■ TASK BRIEF ■
Where a picture appears, leave it out, and transcribe all the lines below exactly.

■ DATASET RECORDS ■
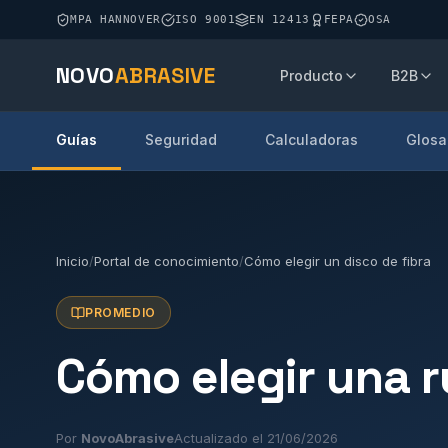
MPA HANNOVER
ISO 9001
EN 12413
FEPA
OSA
NOVO
ABRASIVE
Producto
B2B
Guías
Seguridad
Calculadoras
Glosa
Inicio
/
Portal de conocimiento
/
Cómo elegir un disco de fibra
PROMEDIO
Cómo elegir una r
Por
NovoAbrasive
Actualizado el 21/06/2026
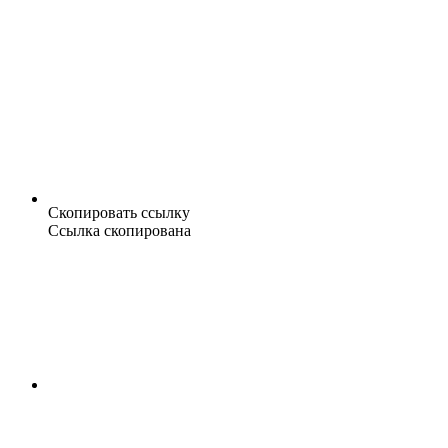
Скопировать ссылку
Ссылка скопирована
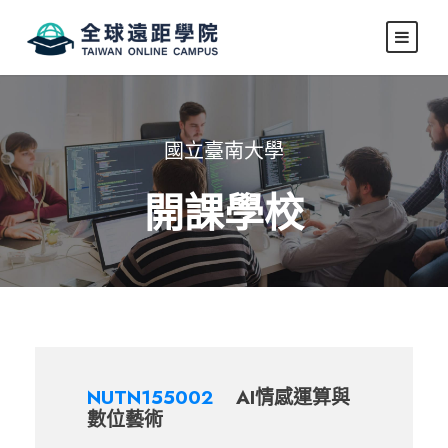
國立臺南大學
開課學校
NUTN155002
AI情感運算與
數位藝術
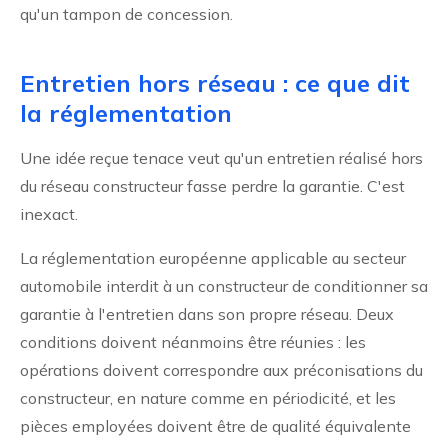
qu'un tampon de concession.
Entretien hors réseau : ce que dit
la réglementation
Une idée reçue tenace veut qu'un entretien réalisé hors
du réseau constructeur fasse perdre la garantie. C'est
inexact.
La réglementation européenne applicable au secteur
automobile interdit à un constructeur de conditionner sa
garantie à l'entretien dans son propre réseau. Deux
conditions doivent néanmoins être réunies : les
opérations doivent correspondre aux préconisations du
constructeur, en nature comme en périodicité, et les
pièces employées doivent être de qualité équivalente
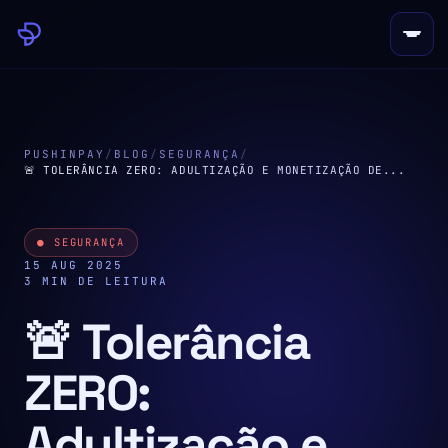
PUSHINPAY
/
BLOG
/
SEGURANÇA
/
🚨 TOLERÂNCIA ZERO: ADULTIZAÇÃO E MONETIZAÇÃO DE...
● SEGURANÇA
15 AUG 2025
3 MIN DE LEITURA
🚨 Tolerância
ZERO:
Adultização e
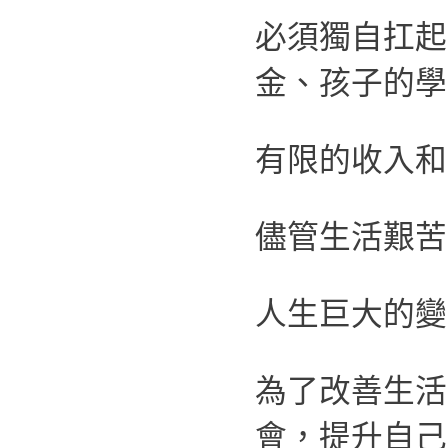
必須獨自扛起
金、孩子的學
有限的收入和
儘管生活艱苦
人生巨大的變
為了改善生活
會，提升自己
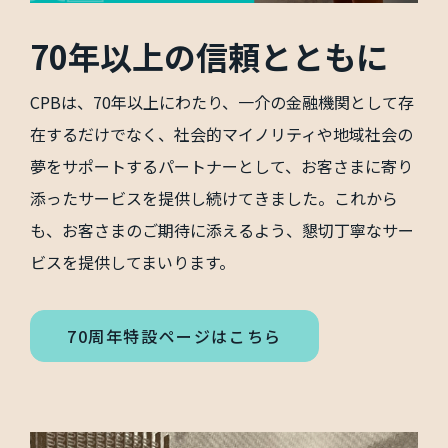
70年以上の信頼とともに
CPBは、70年以上にわたり、一介の金融機関として存
在するだけでなく、社会的マイノリティや地域社会の
夢をサポートするパートナーとして、お客さまに寄り
添ったサービスを提供し続けてきました。これから
も、お客さまのご期待に添えるよう、懇切丁寧なサー
ビスを提供してまいります。
70周年特設ページはこちら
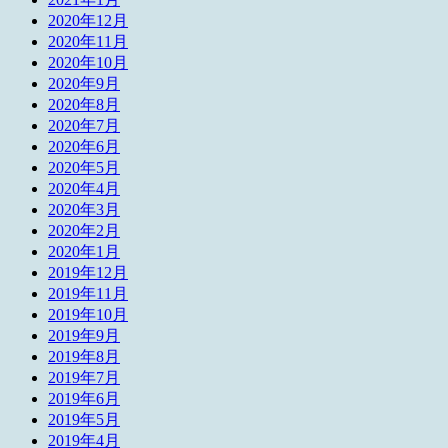
2020年12月
2020年11月
2020年10月
2020年9月
2020年8月
2020年7月
2020年6月
2020年5月
2020年4月
2020年3月
2020年2月
2020年1月
2019年12月
2019年11月
2019年10月
2019年9月
2019年8月
2019年7月
2019年6月
2019年5月
2019年4月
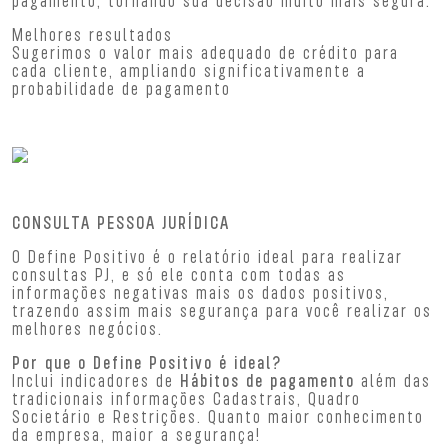
pagamento, tornando sua decisão muito mais segura.
Melhores resultados
Sugerimos o valor mais adequado de crédito para
cada cliente, ampliando significativamente a
probabilidade de pagamento
CONSULTA PESSOA JURÍDICA
O Define Positivo é o relatório ideal para realizar
consultas PJ, e só ele conta com todas as
informações negativas mais os dados positivos,
trazendo assim mais segurança para você realizar os
melhores negócios.
Por que o Define Positivo é ideal?
Inclui indicadores de
Hábitos de pagamento
além das
tradicionais informações Cadastrais, Quadro
Societário e Restrições. Quanto maior conhecimento
da empresa, maior a segurança!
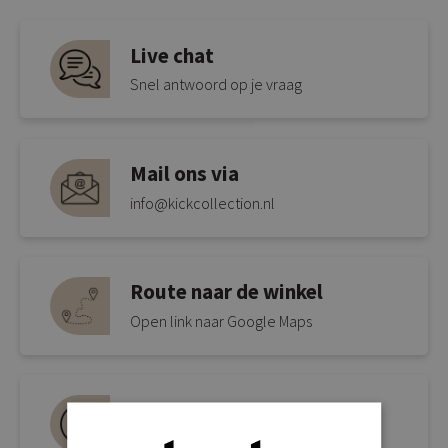
Live chat
Snel antwoord op je vraag
Mail ons via
info@kickcollection.nl
Route naar de winkel
Open link naar Google Maps
Bel ons 0180-660999
Spreek een medewerker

■ FINAL ANSWER ■
MPA HANNOVER
ISO 9001
EN 12413
FEPA
OSA
NOVO
ABRASIVE
Producto
B2B
Guías
Seguridad
Calculadoras
Glosa
Inicio
/
Portal de conocimiento
/
Cómo elegir un disco de fibra
PROMEDIO
Cómo elegir una r
Por
NovoAbrasive
Actualizado el 21/06/2026
Скопировать ссылку
Ссылка скопирована
國立臺南大學
開課學校
NUTN155002
AI情感運算與
數位藝術
qu'un tampon de concession.
Entretien hors réseau : ce que dit
la réglementation
Une idée reçue tenace veut qu'un entretien réalisé hors
du réseau constructeur fasse perdre la garantie. C'est
inexact.
La réglementation européenne applicable au secteur
automobile interdit à un constructeur de conditionner sa
garantie à l'entretien dans son propre réseau. Deux
conditions doivent néanmoins être réunies : les
opérations doivent correspondre aux préconisations du
constructeur, en nature comme en périodicité, et les
pièces employées doivent être de qualité équivalente
PUSHINPAY
/
BLOG
/
SEGURANÇA
/
🚨 TOLERÂNCIA ZERO: ADULTIZAÇÃO E MONETIZAÇÃO DE...
● SEGURANÇA
15 AUG 2025
3 MIN DE LEITURA
🚨 Tolerância
ZERO:
Adultização e
必須獨自扛起
金、孩子的學
有限的收入和
儘管生活艱苦
人生巨大的變
為了改善生活
會，提升自己
70年以上の信頼とともに
CPBは、70年以上にわたり、一介の金融機関として存
在するだけでなく、社会的マイノリティや地域社会の
夢をサポートするパートナーとして、お客さまに寄り
添ったサービスを提供し続けてきました。これから
も、お客さまのご期待に添えるよう、懇切丁寧なサー
ビスを提供してまいります。
70周年特設ページはこちら
2020年12月
2020年11月
2020年10月
2020年9月
2020年8月
2020年7月
2020年6月
2020年5月
2020年4月
2020年3月
2020年2月
2020年1月
2019年12月
2019年11月
2019年10月
2019年9月
2019年8月
2019年7月
2019年6月
2019年5月
2019年4月
pagamento, tornando sua decisão muito mais segura.
Melhores resultados
Sugerimos o valor mais adequado de crédito para
cada cliente, ampliando significativamente a
probabilidade de pagamento
CONSULTA PESSOA JURÍDICA
O Define Positivo é o relatório ideal para realizar
consultas PJ, e só ele conta com todas as
informações negativas mais os dados positivos,
trazendo assim mais segurança para você realizar os
melhores negócios.
Por que o Define Positivo é ideal?
Inclui indicadores de
Hábitos de pagamento
além das
tradicionais informações Cadastrais, Quadro
Societário e Restrições. Quanto maior conhecimento
da empresa, maior a segurança!
Live chat
Snel antwoord op je vraag
Mail ons via
info@kickcollection.nl
Route naar de winkel
Open link naar Google Maps
Bel ons 0180-660999
Spreek een medewerker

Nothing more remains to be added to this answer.